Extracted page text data
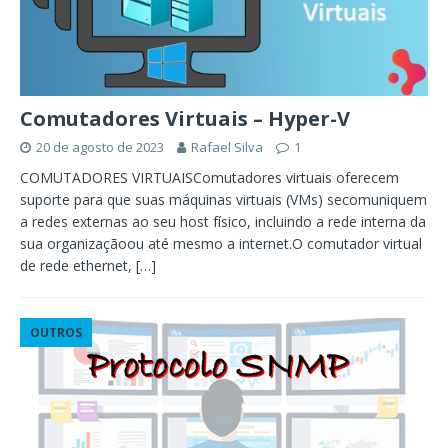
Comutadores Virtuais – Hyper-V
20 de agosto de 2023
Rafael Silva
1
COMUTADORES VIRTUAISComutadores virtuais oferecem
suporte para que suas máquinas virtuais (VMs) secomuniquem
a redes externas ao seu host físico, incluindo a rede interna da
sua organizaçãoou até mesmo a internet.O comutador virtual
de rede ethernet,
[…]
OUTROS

_THE PROBLEM:_ Leave the pictures out and write out every entry exactly as given.

_ANSWER FOR THIS EXERCISE:_
Comutadores Virtuais – Hyper-V
20 de agosto de 2023
Rafael Silva
1
COMUTADORES VIRTUAISComutadores virtuais oferecem
suporte para que suas máquinas virtuais (VMs) secomuniquem
a redes externas ao seu host físico, incluindo a rede interna da
sua organizaçãoou até mesmo a internet.O comutador virtual
de rede ethernet,
[…]
OUTROS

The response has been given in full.